**What you need to do:** Whenever a line in the material below contains "Nexus", copy that line.

____________________

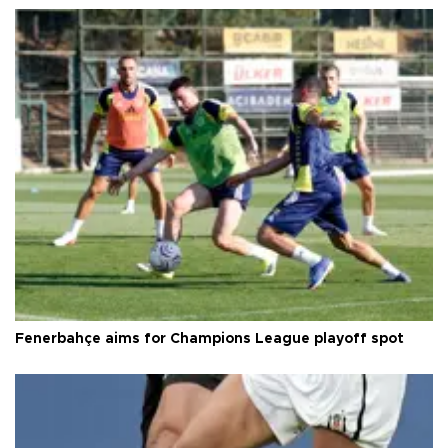
Fenerbahçe aims for Champions League playoff spot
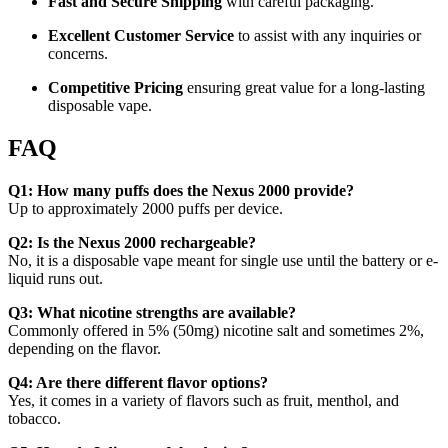
Fast and Secure Shipping
with careful packaging.
Excellent Customer Service
to assist with any inquiries or
concerns.
Competitive Pricing
ensuring great value for a long-lasting
disposable vape.
FAQ
Q1: How many puffs does the Nexus 2000 provide?
Up to approximately 2000 puffs per device.
Q2: Is the Nexus 2000 rechargeable?
No, it is a disposable vape meant for single use until the battery or e-
liquid runs out.
Q3: What nicotine strengths are available?
Commonly offered in 5% (50mg) nicotine salt and sometimes 2%,
depending on the flavor.
Q4: Are there different flavor options?
Yes, it comes in a variety of flavors such as fruit, menthol, and
tobacco.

____________________

**Problem solution:**
Q1: How many puffs does the Nexus 2000 provide?
Q2: Is the Nexus 2000 rechargeable?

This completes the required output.